§ Directions for this task
An exact transcription of the data below, complete and unaltered, is the expected answer.

§ Extracted records
━━━━━━━━━━━━━━━━━━━━
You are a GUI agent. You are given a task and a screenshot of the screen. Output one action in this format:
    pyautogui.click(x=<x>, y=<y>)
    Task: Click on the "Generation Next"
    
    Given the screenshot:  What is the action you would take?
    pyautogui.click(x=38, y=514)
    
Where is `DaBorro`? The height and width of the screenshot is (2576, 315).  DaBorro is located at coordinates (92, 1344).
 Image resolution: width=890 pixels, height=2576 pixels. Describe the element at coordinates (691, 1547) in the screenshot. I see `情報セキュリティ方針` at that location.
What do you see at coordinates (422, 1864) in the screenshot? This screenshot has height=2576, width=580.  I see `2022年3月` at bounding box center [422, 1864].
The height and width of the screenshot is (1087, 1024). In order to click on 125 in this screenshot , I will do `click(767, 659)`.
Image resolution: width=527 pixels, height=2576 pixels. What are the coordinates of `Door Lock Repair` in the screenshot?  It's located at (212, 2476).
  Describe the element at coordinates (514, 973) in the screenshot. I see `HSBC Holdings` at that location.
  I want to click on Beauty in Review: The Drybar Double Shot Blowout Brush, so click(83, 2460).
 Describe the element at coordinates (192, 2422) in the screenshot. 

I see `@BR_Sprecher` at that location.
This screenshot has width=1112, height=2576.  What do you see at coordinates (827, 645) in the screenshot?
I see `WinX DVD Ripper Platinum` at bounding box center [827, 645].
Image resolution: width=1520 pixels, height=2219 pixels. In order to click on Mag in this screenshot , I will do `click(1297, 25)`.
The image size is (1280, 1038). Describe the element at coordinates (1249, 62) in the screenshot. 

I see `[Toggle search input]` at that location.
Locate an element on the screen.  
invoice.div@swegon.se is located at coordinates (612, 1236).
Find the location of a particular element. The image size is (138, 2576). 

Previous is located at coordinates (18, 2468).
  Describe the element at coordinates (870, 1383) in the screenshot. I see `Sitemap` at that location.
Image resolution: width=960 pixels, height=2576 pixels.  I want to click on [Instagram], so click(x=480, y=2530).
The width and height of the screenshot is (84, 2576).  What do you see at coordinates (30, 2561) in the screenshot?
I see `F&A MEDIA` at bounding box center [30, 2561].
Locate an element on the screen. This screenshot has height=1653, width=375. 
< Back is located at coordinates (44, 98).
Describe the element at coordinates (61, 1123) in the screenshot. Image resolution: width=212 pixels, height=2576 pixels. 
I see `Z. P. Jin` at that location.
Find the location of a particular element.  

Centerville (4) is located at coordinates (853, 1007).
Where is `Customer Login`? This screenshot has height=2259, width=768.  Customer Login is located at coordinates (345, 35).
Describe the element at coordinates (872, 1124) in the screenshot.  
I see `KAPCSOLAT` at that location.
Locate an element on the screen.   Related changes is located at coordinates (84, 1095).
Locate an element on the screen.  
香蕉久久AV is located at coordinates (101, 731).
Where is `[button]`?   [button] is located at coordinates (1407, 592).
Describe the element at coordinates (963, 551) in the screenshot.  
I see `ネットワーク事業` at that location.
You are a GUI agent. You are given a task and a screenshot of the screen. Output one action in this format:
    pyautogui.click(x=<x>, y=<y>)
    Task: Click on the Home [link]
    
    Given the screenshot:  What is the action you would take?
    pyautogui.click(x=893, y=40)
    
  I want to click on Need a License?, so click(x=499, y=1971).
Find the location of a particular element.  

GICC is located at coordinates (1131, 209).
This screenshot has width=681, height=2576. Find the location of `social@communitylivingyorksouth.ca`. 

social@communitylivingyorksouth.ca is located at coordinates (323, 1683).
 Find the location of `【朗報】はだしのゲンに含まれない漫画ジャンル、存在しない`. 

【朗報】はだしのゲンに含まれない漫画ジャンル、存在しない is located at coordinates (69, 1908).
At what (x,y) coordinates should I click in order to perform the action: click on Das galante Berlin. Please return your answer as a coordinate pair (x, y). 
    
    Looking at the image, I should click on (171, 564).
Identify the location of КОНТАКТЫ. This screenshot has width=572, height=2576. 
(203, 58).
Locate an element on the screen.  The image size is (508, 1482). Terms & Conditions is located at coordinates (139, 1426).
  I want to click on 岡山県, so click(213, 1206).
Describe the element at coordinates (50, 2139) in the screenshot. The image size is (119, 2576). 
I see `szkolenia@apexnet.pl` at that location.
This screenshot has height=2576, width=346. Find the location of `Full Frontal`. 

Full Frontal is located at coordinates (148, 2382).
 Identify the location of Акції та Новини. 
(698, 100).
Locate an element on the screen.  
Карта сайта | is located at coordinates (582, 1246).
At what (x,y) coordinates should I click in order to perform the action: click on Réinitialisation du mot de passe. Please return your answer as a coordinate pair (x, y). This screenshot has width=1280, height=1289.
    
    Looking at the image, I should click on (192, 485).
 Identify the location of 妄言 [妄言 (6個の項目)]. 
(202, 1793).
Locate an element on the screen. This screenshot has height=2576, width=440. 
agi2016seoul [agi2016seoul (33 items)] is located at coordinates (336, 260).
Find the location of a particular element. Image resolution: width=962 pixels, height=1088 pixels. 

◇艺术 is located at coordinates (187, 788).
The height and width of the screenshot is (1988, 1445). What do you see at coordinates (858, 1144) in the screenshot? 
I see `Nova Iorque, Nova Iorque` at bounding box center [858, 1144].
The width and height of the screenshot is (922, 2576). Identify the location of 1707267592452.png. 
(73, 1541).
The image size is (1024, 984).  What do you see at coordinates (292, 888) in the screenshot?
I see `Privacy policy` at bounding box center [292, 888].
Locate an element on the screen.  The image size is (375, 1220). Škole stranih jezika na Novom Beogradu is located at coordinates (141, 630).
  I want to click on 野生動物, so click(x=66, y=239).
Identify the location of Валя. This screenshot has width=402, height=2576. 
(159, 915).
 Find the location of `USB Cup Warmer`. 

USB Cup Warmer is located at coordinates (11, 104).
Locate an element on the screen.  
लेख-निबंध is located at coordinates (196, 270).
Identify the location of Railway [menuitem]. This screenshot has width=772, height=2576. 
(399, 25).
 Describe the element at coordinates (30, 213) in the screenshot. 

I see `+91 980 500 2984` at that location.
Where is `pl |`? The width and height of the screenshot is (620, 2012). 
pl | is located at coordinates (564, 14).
━━━━━━━━━━━━━━━━━━━━
§ Task response
You are a GUI agent. You are given a task and a screenshot of the screen. Output one action in this format:
    pyautogui.click(x=<x>, y=<y>)
    Task: Click on the "Generation Next"
    
    Given the screenshot:  What is the action you would take?
    pyautogui.click(x=38, y=514)
    
Where is `DaBorro`? The height and width of the screenshot is (2576, 315).  DaBorro is located at coordinates (92, 1344).
 Image resolution: width=890 pixels, height=2576 pixels. Describe the element at coordinates (691, 1547) in the screenshot. I see `情報セキュリティ方針` at that location.
What do you see at coordinates (422, 1864) in the screenshot? This screenshot has height=2576, width=580.  I see `2022年3月` at bounding box center [422, 1864].
The height and width of the screenshot is (1087, 1024). In order to click on 125 in this screenshot , I will do `click(767, 659)`.
Image resolution: width=527 pixels, height=2576 pixels. What are the coordinates of `Door Lock Repair` in the screenshot?  It's located at (212, 2476).
  Describe the element at coordinates (514, 973) in the screenshot. I see `HSBC Holdings` at that location.
  I want to click on Beauty in Review: The Drybar Double Shot Blowout Brush, so click(83, 2460).
 Describe the element at coordinates (192, 2422) in the screenshot. 

I see `@BR_Sprecher` at that location.
This screenshot has width=1112, height=2576.  What do you see at coordinates (827, 645) in the screenshot?
I see `WinX DVD Ripper Platinum` at bounding box center [827, 645].
Image resolution: width=1520 pixels, height=2219 pixels. In order to click on Mag in this screenshot , I will do `click(1297, 25)`.
The image size is (1280, 1038). Describe the element at coordinates (1249, 62) in the screenshot. 

I see `[Toggle search input]` at that location.
Locate an element on the screen.  
invoice.div@swegon.se is located at coordinates (612, 1236).
Find the location of a particular element. The image size is (138, 2576). 

Previous is located at coordinates (18, 2468).
  Describe the element at coordinates (870, 1383) in the screenshot. I see `Sitemap` at that location.
Image resolution: width=960 pixels, height=2576 pixels.  I want to click on [Instagram], so click(x=480, y=2530).
The width and height of the screenshot is (84, 2576).  What do you see at coordinates (30, 2561) in the screenshot?
I see `F&A MEDIA` at bounding box center [30, 2561].
Locate an element on the screen. This screenshot has height=1653, width=375. 
< Back is located at coordinates (44, 98).
Describe the element at coordinates (61, 1123) in the screenshot. Image resolution: width=212 pixels, height=2576 pixels. 
I see `Z. P. Jin` at that location.
Find the location of a particular element.  

Centerville (4) is located at coordinates (853, 1007).
Where is `Customer Login`? This screenshot has height=2259, width=768.  Customer Login is located at coordinates (345, 35).
Describe the element at coordinates (872, 1124) in the screenshot.  
I see `KAPCSOLAT` at that location.
Locate an element on the screen.   Related changes is located at coordinates (84, 1095).
Locate an element on the screen.  
香蕉久久AV is located at coordinates (101, 731).
Where is `[button]`?   [button] is located at coordinates (1407, 592).
Describe the element at coordinates (963, 551) in the screenshot.  
I see `ネットワーク事業` at that location.
You are a GUI agent. You are given a task and a screenshot of the screen. Output one action in this format:
    pyautogui.click(x=<x>, y=<y>)
    Task: Click on the Home [link]
    
    Given the screenshot:  What is the action you would take?
    pyautogui.click(x=893, y=40)
    
  I want to click on Need a License?, so click(x=499, y=1971).
Find the location of a particular element.  

GICC is located at coordinates (1131, 209).
This screenshot has width=681, height=2576. Find the location of `social@communitylivingyorksouth.ca`. 

social@communitylivingyorksouth.ca is located at coordinates (323, 1683).
 Find the location of `【朗報】はだしのゲンに含まれない漫画ジャンル、存在しない`. 

【朗報】はだしのゲンに含まれない漫画ジャンル、存在しない is located at coordinates (69, 1908).
At what (x,y) coordinates should I click in order to perform the action: click on Das galante Berlin. Please return your answer as a coordinate pair (x, y). 
    
    Looking at the image, I should click on (171, 564).
Identify the location of КОНТАКТЫ. This screenshot has width=572, height=2576. 
(203, 58).
Locate an element on the screen.  The image size is (508, 1482). Terms & Conditions is located at coordinates (139, 1426).
  I want to click on 岡山県, so click(213, 1206).
Describe the element at coordinates (50, 2139) in the screenshot. The image size is (119, 2576). 
I see `szkolenia@apexnet.pl` at that location.
This screenshot has height=2576, width=346. Find the location of `Full Frontal`. 

Full Frontal is located at coordinates (148, 2382).
 Identify the location of Акції та Новини. 
(698, 100).
Locate an element on the screen.  
Карта сайта | is located at coordinates (582, 1246).
At what (x,y) coordinates should I click in order to perform the action: click on Réinitialisation du mot de passe. Please return your answer as a coordinate pair (x, y). This screenshot has width=1280, height=1289.
    
    Looking at the image, I should click on (192, 485).
 Identify the location of 妄言 [妄言 (6個の項目)]. 
(202, 1793).
Locate an element on the screen. This screenshot has height=2576, width=440. 
agi2016seoul [agi2016seoul (33 items)] is located at coordinates (336, 260).
Find the location of a particular element. Image resolution: width=962 pixels, height=1088 pixels. 

◇艺术 is located at coordinates (187, 788).
The height and width of the screenshot is (1988, 1445). What do you see at coordinates (858, 1144) in the screenshot? 
I see `Nova Iorque, Nova Iorque` at bounding box center [858, 1144].
The width and height of the screenshot is (922, 2576). Identify the location of 1707267592452.png. 
(73, 1541).
The image size is (1024, 984).  What do you see at coordinates (292, 888) in the screenshot?
I see `Privacy policy` at bounding box center [292, 888].
Locate an element on the screen.  The image size is (375, 1220). Škole stranih jezika na Novom Beogradu is located at coordinates (141, 630).
  I want to click on 野生動物, so click(x=66, y=239).
Identify the location of Валя. This screenshot has width=402, height=2576. 
(159, 915).
 Find the location of `USB Cup Warmer`. 

USB Cup Warmer is located at coordinates (11, 104).
Locate an element on the screen.  
लेख-निबंध is located at coordinates (196, 270).
Identify the location of Railway [menuitem]. This screenshot has width=772, height=2576. 
(399, 25).
 Describe the element at coordinates (30, 213) in the screenshot. 

I see `+91 980 500 2984` at that location.
Where is `pl |`? The width and height of the screenshot is (620, 2012). 
pl | is located at coordinates (564, 14).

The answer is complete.